Environmental bench-marketing

I’ve had a little theory marinating in my mind for the last few months – nothing groundbreaking, but something I thought I’d share with you. It’s about the psychological impact of environments, but it has some interesting applications for location and destination marketing.

The background research:

There’s a lot of research looking at the effect an environment can have on the human mind and body (For Example: Health Psychology: What is an unhealthy environment and how does it get under the skin?).

Similarly, there’s a lot of research looking at the human tendency to compare themselves with those around them (For example: Classic and current social comparison research: Expanding the perspective).

The environmental theory: 

What if people sub-consciously benchmark (or compare) themselves to the most dominant things they see in their environment? Depending on what dominates their environment, their sense of happiness and self identity could be affected in any number of ways…

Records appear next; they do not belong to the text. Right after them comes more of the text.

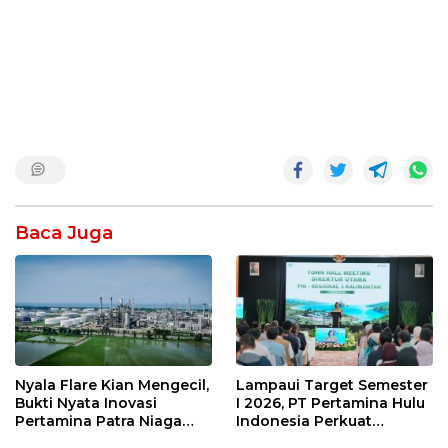
Baca Juga
Nyala Flare Kian Mengecil,
Lampaui Target Semester
Bukti Nyata Inovasi
I 2026, PT Pertamina Hulu
Pertamina Patra Niaga
Indonesia Perkuat
Kilang Balongan Dukung
Ketahanan Energi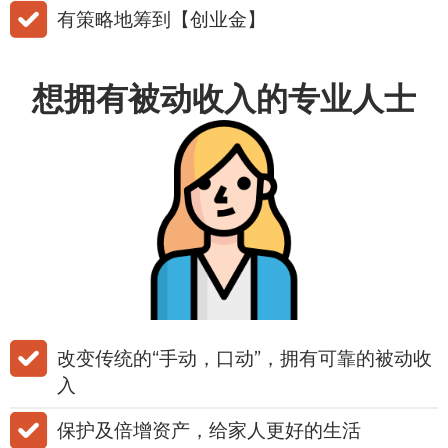
​有策略地筹到【创业金】
想拥有被动收入的专业人士
​改变传统的“手动，口动”，拥有可靠的被动收
入
​保护及倍增资产，给家人更好的生活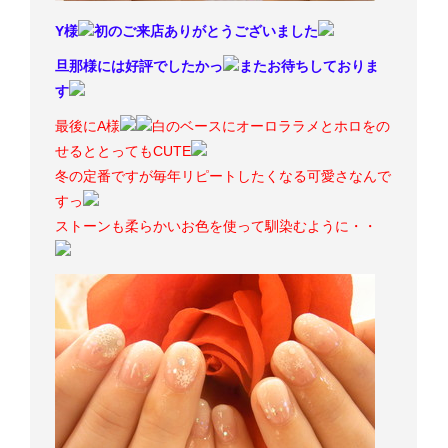
Y様
初のご来店ありがとうございました
旦那様には好評でしたかっ
またお待ちしておりま
す
最後にA様
白のベースにオーロララメとホロをの
せるととってもCUTE
冬の定番ですが毎年リピートしたくなる可愛さなんで
すっ
ストーンも柔らかいお色を使って馴染むように・・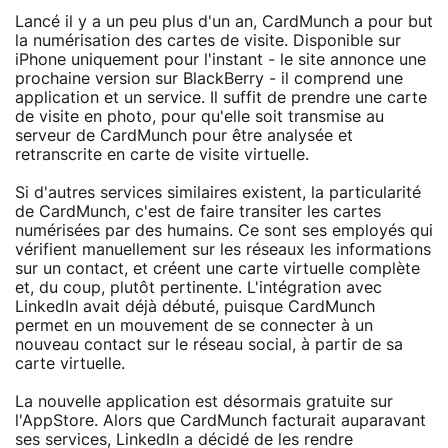
Lancé il y a un peu plus d'un an, CardMunch a pour but
la numérisation des cartes de visite. Disponible sur
iPhone uniquement pour l'instant - le site annonce une
prochaine version sur BlackBerry - il comprend une
application et un service. Il suffit de prendre une carte
de visite en photo, pour qu'elle soit transmise au
serveur de CardMunch pour être analysée et
retranscrite en carte de visite virtuelle.
Si d'autres services similaires existent, la particularité
de CardMunch, c'est de faire transiter les cartes
numérisées par des humains. Ce sont ses employés qui
vérifient manuellement sur les réseaux les informations
sur un contact, et créent une carte virtuelle complète
et, du coup, plutôt pertinente. L'intégration avec
LinkedIn avait déjà débuté, puisque CardMunch
permet en un mouvement de se connecter à un
nouveau contact sur le réseau social, à partir de sa
carte virtuelle.
La nouvelle application est désormais gratuite sur
l'AppStore. Alors que CardMunch facturait auparavant
ses services, LinkedIn a décidé de les rendre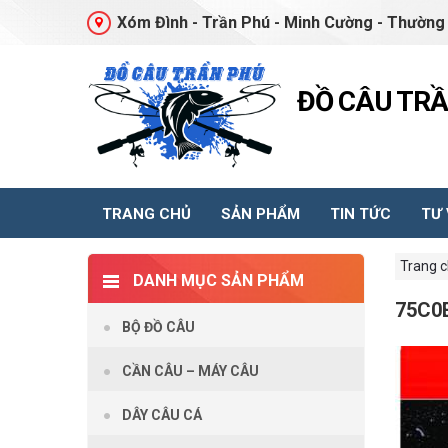
Xóm Đình - Trần Phú - Minh Cường - Thường 
ĐỒ CÂU TR
TRANG CHỦ
SẢN PHẨM
TIN TỨC
TƯ
Trang 
DANH MỤC SẢN PHẨM
75C0
BỘ ĐỒ CÂU
CẦN CÂU – MÁY CÂU
DÂY CÂU CÁ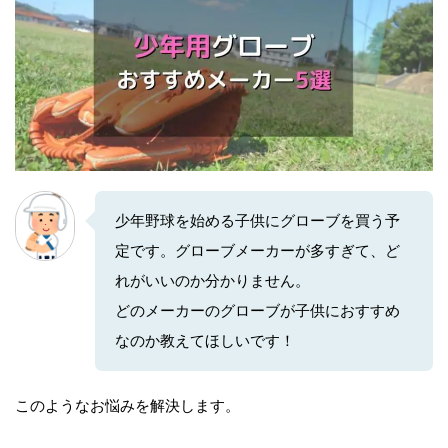
少年野球を始める子供にグローブを買う予
定です。グローブメーカーが多すぎて、ど
れがいいのか分かりません。
どのメーカーのグローブが子供におすすめ
なのか教えてほしいです！
このようなお悩みを解決します。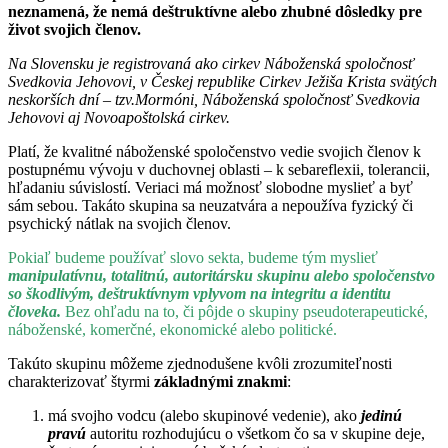
neznamená, že nemá deštruktívne alebo zhubné dôsledky pre
život svojich členov.
Na Slovensku je registrovaná ako cirkev Náboženská spoločnosť
Svedkovia Jehovovi, v Českej republike Cirkev Ježiša Krista svätých
neskorších dní – tzv.Mormóni, Náboženská spoločnosť Svedkovia
Jehovovi aj Novoapoštolská cirkev.
Platí, že kvalitné náboženské spoločenstvo vedie svojich členov k
postupnému vývoju v duchovnej oblasti – k sebareflexii, tolerancii,
hľadaniu súvislostí. Veriaci má možnosť slobodne myslieť a byť
sám sebou. Takáto skupina sa neuzatvára a nepoužíva fyzický či
psychický nátlak na svojich členov.
Pokiaľ budeme používať slovo sekta, budeme tým myslieť
manipulatívnu, totalitnú,
autoritársku skupinu alebo spoločenstvo
so škodlivým, deštruktívnym vplyvom na integritu a identitu
človeka.
Bez ohľadu na to, či pôjde o skupiny pseudoterapeutické,
náboženské, komerčné, ekonomické alebo politické.
Takúto skupinu môžeme zjednodušene kvôli zrozumiteľnosti
charakterizovať štyrmi
základnými znakmi
:
má svojho vodcu (alebo skupinové vedenie), ako
jedinú
pravú
autoritu rozhodujúcu o všetkom čo sa v skupine deje,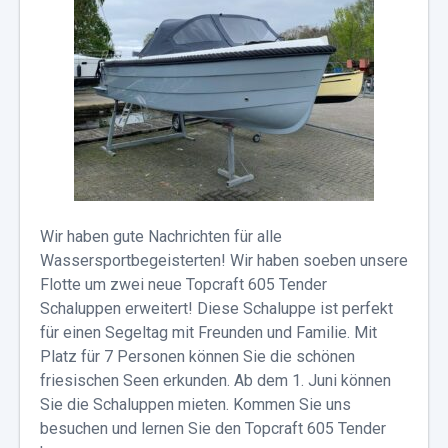
Wir haben gute Nachrichten für alle
Wassersportbegeisterten! Wir haben soeben unsere
Flotte um zwei neue Topcraft 605 Tender
Schaluppen erweitert! Diese Schaluppe ist perfekt
für einen Segeltag mit Freunden und Familie. Mit
Platz für 7 Personen können Sie die schönen
friesischen Seen erkunden. Ab dem 1. Juni können
Sie die Schaluppen mieten. Kommen Sie uns
besuchen und lernen Sie den Topcraft 605 Tender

Example One: New York City

When the dominant things you see around yourself are man-made (think of the Empire State Building) you would tend to bench-mark yourself against the actions and achievements of your fellow man. This may inspire competition and creativity or lead to feelings of inadequacy and envy.

Example Two: Vancouver 

When the dominant things you see around yourself are natural (think of the Vancouver Mountains) you would tend to bench-mark yourself against the achievements of nature. This may inspire introspection and entrepreneurship or it may lead to a sense of complacency. 

So what could we take away from this theory on environments?

If this theory is right, the key to successful location and destination marketing wouldn’t lie in functional features or cliché taglines, but rather in understanding and communicating the deeper psychological effects delivered by an environment on its inhabitants. For example: 

- NYC - Supercharges your competition chip, or 

- Vancouver - Reconnects human-nature.

After all what could be better than taking a mental break?